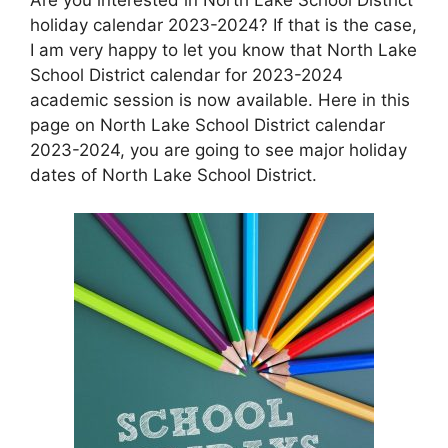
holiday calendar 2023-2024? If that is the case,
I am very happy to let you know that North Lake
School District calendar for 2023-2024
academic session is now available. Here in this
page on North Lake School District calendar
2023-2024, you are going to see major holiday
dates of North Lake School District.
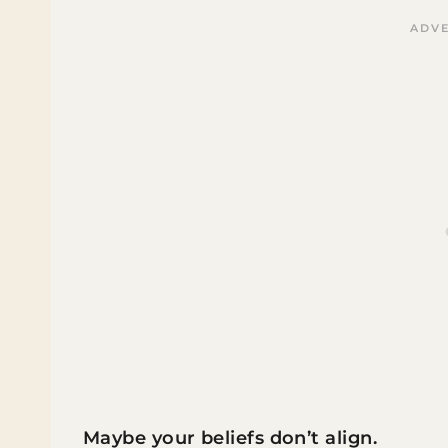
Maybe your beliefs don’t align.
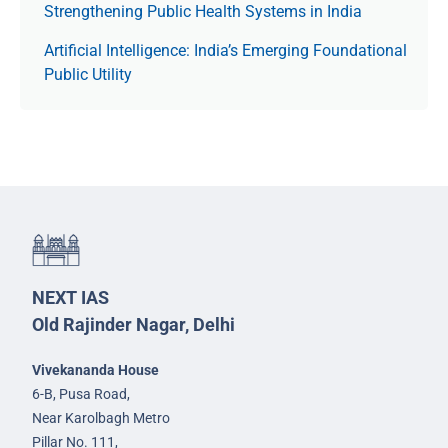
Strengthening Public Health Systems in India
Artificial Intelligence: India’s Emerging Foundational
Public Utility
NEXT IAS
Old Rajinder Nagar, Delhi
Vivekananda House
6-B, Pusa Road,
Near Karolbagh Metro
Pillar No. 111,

***

§ **Assignment**
Filter the records for lines holding the string "District". Copy each one.

§ **Response to the task**
School District calendar for 2023-2024
page on North Lake School District calendar
dates of North Lake School District.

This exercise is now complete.